10:10 14 February 2017
U.N. Security Council slams N. Korea's missile launching
NEW YORK, Feb. 13, Kyodo
The U.N. Security Council on Monday slammed North Korea for defying U.N. resolutions with yet another ballistic missile test, an act seen as a challenge to new U.S. President Donald Trump.
A press statement issued by the 15-member council after an emergency meeting "strongly condemned" the test, carried out early Sunday local time. The United States, Japan and South Korea requested the discussions on the matter.
Noting that the launch is a "grave violation" of past U.N. resolutions, the council warned of "further significant measures" against the reclusive country.

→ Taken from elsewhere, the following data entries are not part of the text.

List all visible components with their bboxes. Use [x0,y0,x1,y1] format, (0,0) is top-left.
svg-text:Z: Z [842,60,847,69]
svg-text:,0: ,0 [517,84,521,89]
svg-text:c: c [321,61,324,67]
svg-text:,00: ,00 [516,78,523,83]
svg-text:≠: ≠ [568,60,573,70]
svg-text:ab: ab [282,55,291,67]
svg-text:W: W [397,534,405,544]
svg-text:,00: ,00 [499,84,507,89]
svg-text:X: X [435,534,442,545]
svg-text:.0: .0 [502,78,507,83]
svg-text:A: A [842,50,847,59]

The statement came on the heels of Trump's pledge to get tough on North Korea and a strong accusation by new U.N. Secretary General Antonio Guterres.
Pyongyang said earlier in the day it had successfully test-fired a new medium- to long-range ballistic missile, with leader Kim Jong Un hailing what he claimed is another way for the country to launch a nuclear attack.
The test a day before of "a surface-to-surface medium long-range ballistic missile Pukguksong-2, Korean-style new type strategic weapon system," was supervised by Kim at the scene, the state-run Korean Central News Agency said.
The missile, fired from Kusong in the northwest of North Korea, reached as high as 550 kilometers and flew about 500 km before landing in the sea between the Korean Peninsula and Japan, according to South Korea's military.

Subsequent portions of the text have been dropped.